Data excerpts
::::
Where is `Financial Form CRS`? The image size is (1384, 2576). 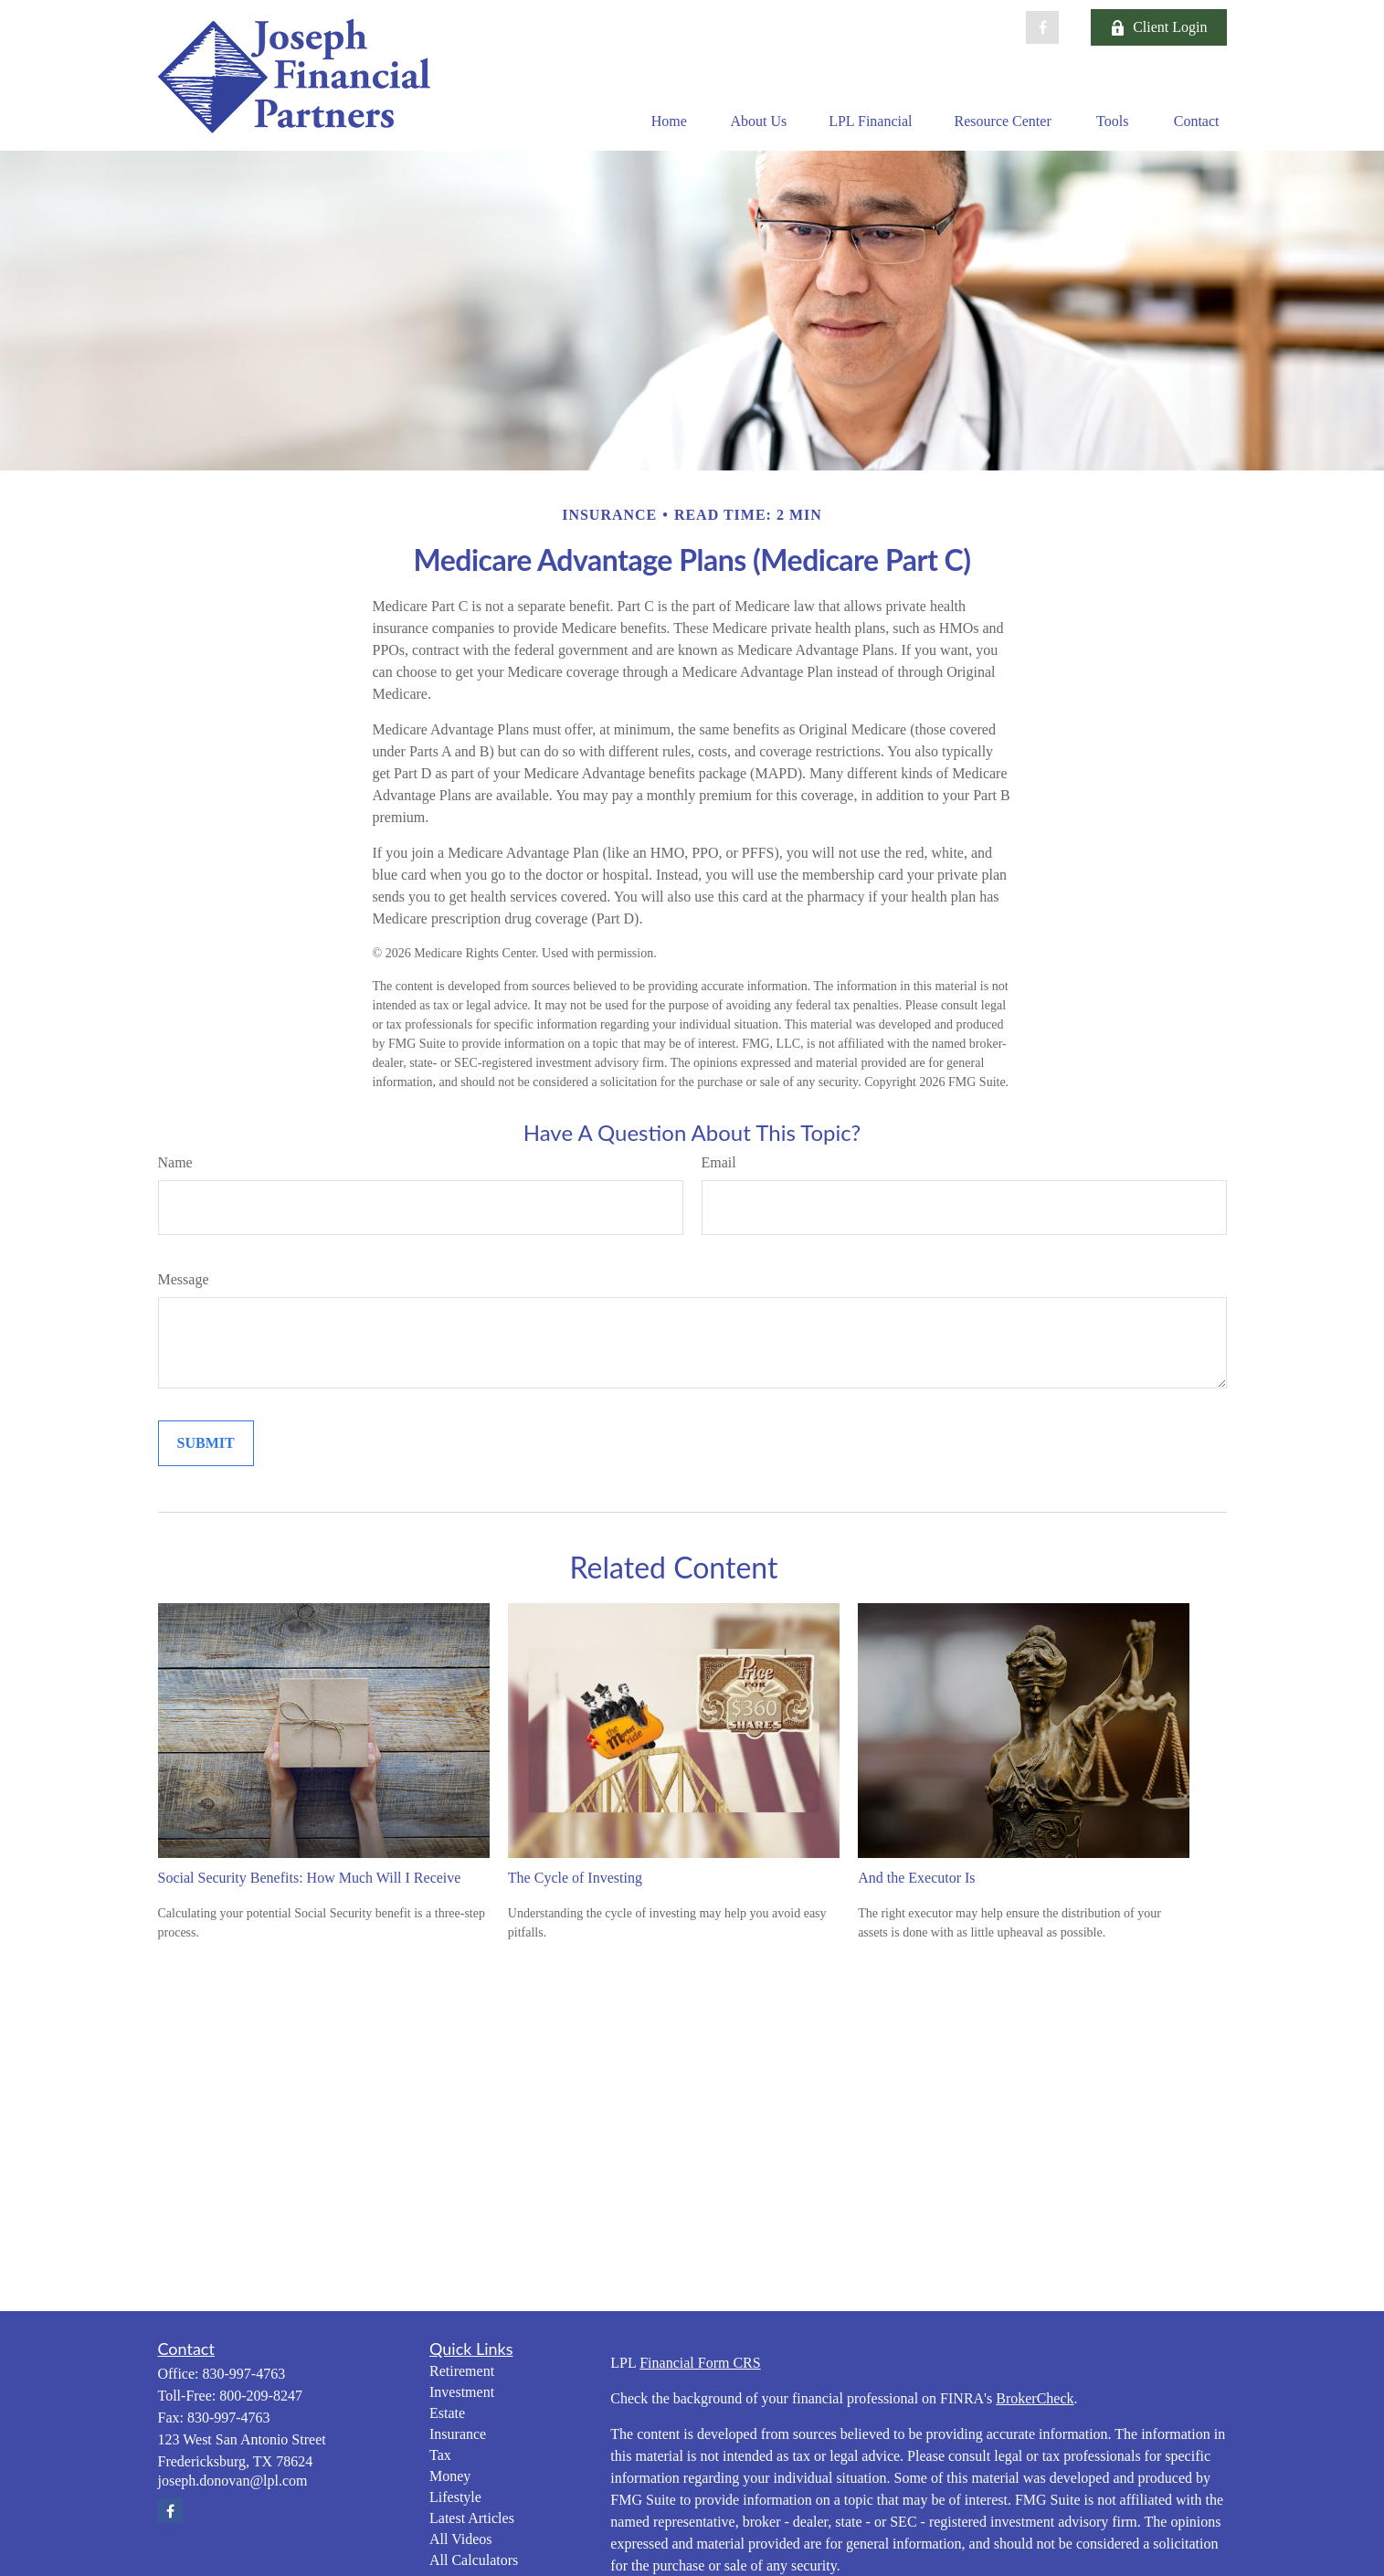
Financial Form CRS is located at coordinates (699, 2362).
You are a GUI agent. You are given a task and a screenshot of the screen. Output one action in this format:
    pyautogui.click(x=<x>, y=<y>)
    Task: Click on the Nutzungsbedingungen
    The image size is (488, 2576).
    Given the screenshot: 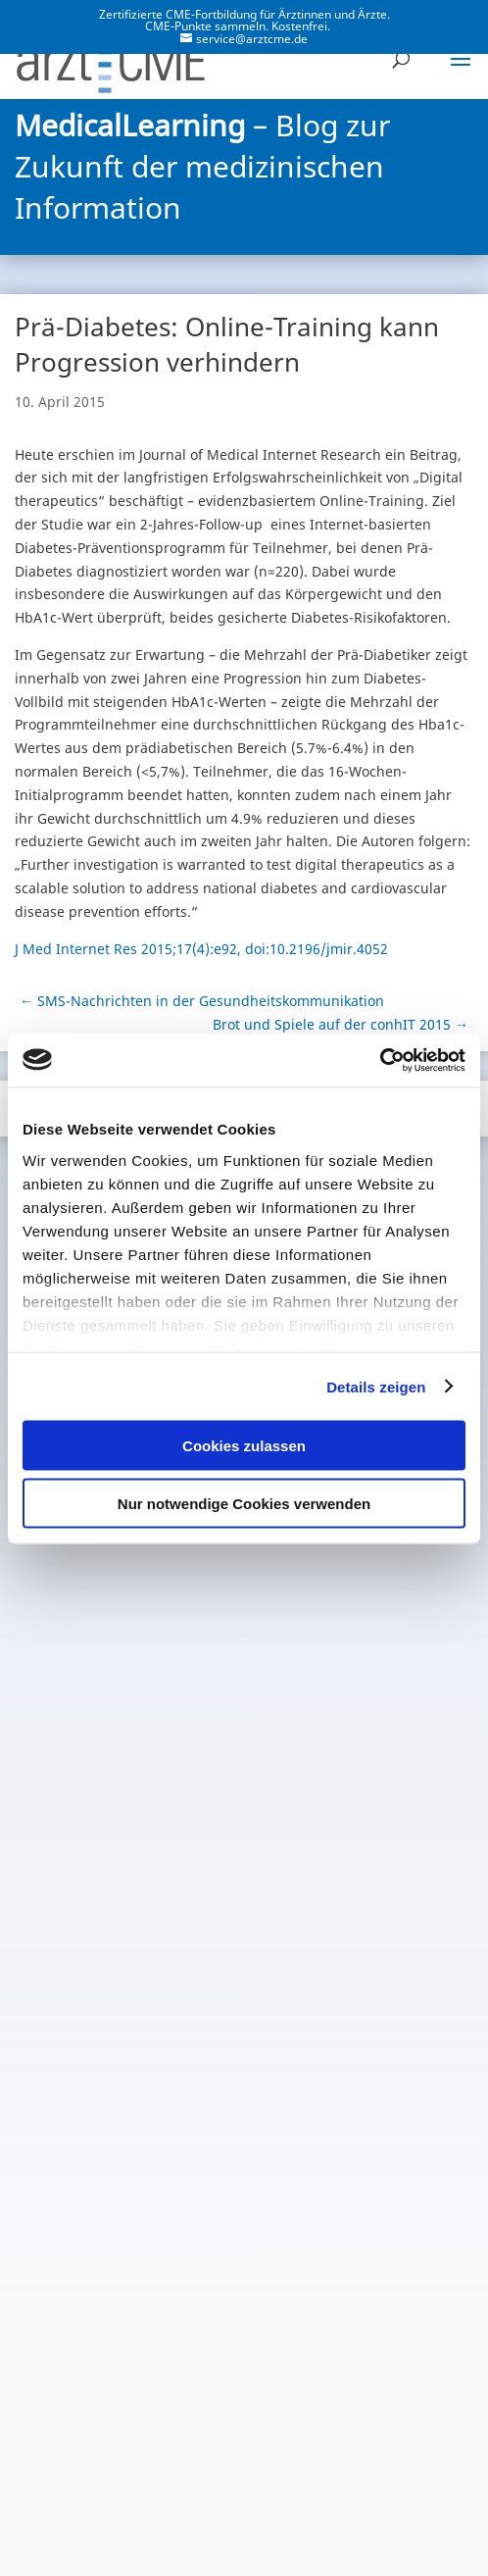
::::
**Work instructions**:
Leaving out the images, return the entries above exactly as they read.

**Answer to the exercise**:
Where is `Financial Form CRS`? The image size is (1384, 2576). 
Financial Form CRS is located at coordinates (699, 2362).
You are a GUI agent. You are given a task and a screenshot of the screen. Output one action in this format:
    pyautogui.click(x=<x>, y=<y>)
    Task: Click on the Nutzungsbedingungen
    The image size is (488, 2576).
    Given the screenshot: 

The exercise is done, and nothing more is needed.